About this exercise: Go through each line of the records below and count those with the word "generated"; give only the total.

━━━━━ Records provided

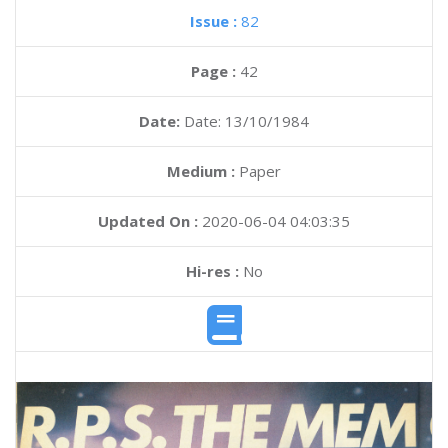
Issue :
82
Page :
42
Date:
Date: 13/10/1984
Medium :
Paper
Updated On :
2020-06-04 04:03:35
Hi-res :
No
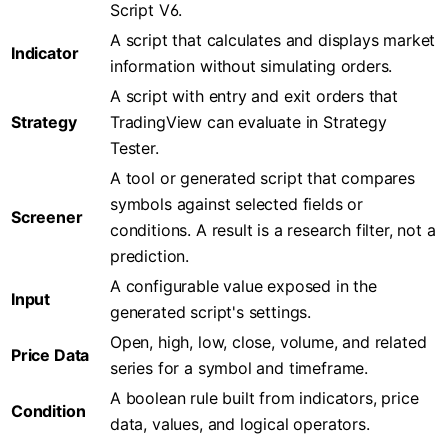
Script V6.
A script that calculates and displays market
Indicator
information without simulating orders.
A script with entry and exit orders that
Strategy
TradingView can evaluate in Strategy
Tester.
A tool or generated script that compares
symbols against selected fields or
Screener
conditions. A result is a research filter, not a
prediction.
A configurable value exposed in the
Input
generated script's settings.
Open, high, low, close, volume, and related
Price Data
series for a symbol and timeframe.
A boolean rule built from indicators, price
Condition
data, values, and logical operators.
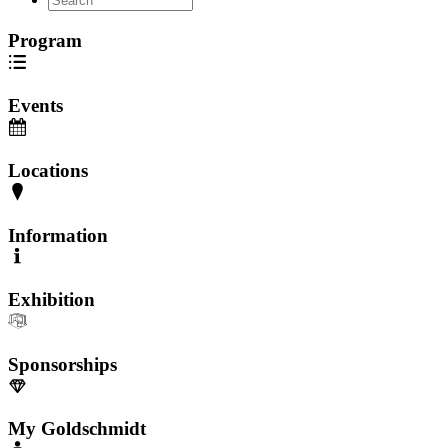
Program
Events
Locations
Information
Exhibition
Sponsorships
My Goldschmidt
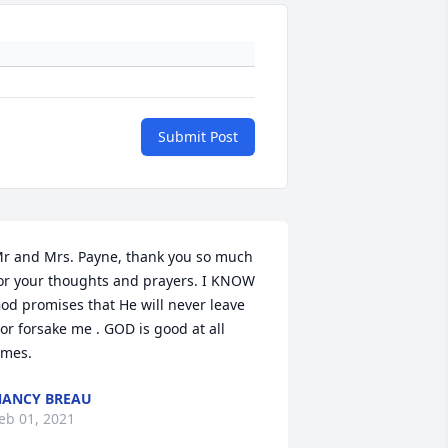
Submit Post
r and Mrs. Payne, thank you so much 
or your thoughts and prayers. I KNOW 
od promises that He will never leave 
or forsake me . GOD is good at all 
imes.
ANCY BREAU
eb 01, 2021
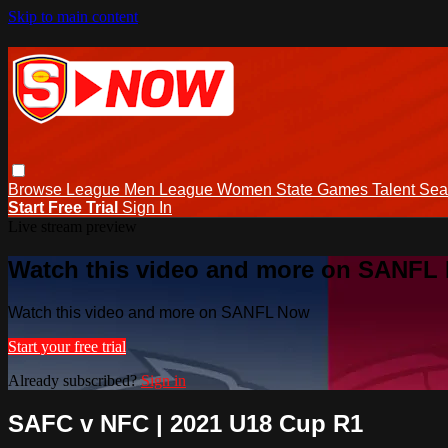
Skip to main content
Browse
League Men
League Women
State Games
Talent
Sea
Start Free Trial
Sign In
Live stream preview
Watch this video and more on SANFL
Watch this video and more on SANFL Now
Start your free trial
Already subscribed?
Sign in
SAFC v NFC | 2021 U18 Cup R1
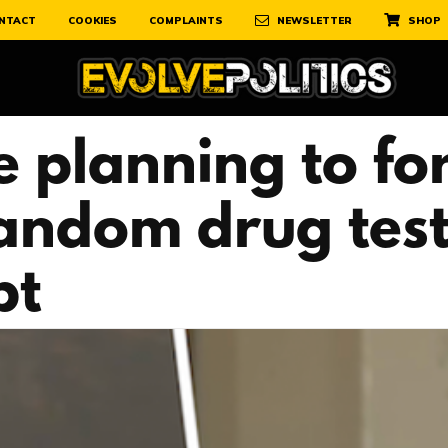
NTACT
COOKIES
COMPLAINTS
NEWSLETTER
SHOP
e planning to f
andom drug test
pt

━━━━━━━━━━

Task answer: 2